Limitations of Prior Work: Existing models exhibit a significant drop in intramolecular validity (bond length/angle distribution) under strict PoseBusters testing, indicating inconsistency between the generated 3D geometry and the 2D molecular topology.

Key Challenge: Default noise scheduling causes the 3D modality (atom coordinates) to be denoised first, preventing the model from effectively using the 2D topology information to constrain the 3D structure. The "3D-dominant" probability path is suboptimal.

Goal: How to design an optimal noise schedule for multiple modalities so that 2D and 3D modalities can guide each other?

Key Insight: Proving that the VLB is path-dependent in multimodal scenarios (unlike in single-modality settings), and then searching for the optimal path.

Core Idea: Multimodal VLB is no longer invariant to the shape of the schedule. The optimal inter-modality scheduling path can be found through decoupled timestep training followed by dynamic programming search.

Method¶

Overall Architecture¶

Based on the BFN framework: (1) During the training phase, independent decoupled sampling of \((t_c, t_d)\) is used to train a generalized loss, allowing a single model to cover all possible noise combinations; (2) Estimate the 2D cost matrix \(C(t_c, t_d)\); (3) Use dynamic programming to search for the minimum cumulative cost path, yielding the optimal schedule \(\boldsymbol{\beta}^*\).

Key Designs¶

Path-Dependent VLB (Eq.8-10):
- Function: Proves that multimodal VLB is dependent on the coupled path of the noise schedule.
- Mechanism: In the single-modality setting, \(\mathcal{L}^\infty\) only depends on \(\beta(0), \beta(1)\) (endpoint invariance).

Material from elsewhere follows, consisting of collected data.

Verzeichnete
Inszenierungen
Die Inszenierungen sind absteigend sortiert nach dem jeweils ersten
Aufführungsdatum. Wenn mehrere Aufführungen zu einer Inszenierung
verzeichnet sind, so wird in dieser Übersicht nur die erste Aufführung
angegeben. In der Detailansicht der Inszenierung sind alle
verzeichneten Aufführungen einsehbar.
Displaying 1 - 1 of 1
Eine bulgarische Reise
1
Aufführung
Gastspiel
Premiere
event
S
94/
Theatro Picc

In the multimodal setting, it is formulated as a path integral \(\int_{\beta_c,\beta_d} \mathbb{E}\|\mathbf{x} - \tilde{\mathbf{x}}_\phi\|^2 d\boldsymbol{\beta}\), where different paths result in different VLBs.
- Design Motivation: This provides the theoretical foundation for designing the optimal schedule.
Generalized Loss + Decoupled Timestep Training (Eq.14):
- Function: Trains a single model to support arbitrary combinations of \((t_c, t_d)\).
- Mechanism: \(\dot{\mathcal{L}}^\infty = \frac{1}{2}\int_0^1\int_0^1 \mathbb{E}\|\mathbf{x} - \tilde{\mathbf{x}}_\phi(\boldsymbol{\theta}, \boldsymbol{t})\|^2 dt_c dt_d\), where \(t_c, t_d \sim U(0,1)\) are sampled independently during training.
- Design Motivation: Enables evaluation of the loss over the entire \([0,1]^2\) plane with a single training session, avoiding the need to retrain for each individual schedule.
Dynamic Programming Search for Optimal Path (Algorithm 1):
- Function: Finds the minimum cumulative cost path on a discretized grid of \((t_c, t_d)\).
- Mechanism: \(J(t_c,t_d) = \min_{(\epsilon_c,\epsilon_d)}(J(t_c-\epsilon_c, t_d-\epsilon_d) + \boldsymbol{\alpha}C(t_c,t_d))\) traversing from \([0,0]\) to \([1,1]\).
- Design Motivation: Exhaustive search over all paths is intractable; DP guarantees finding the global optimum in polynomial time.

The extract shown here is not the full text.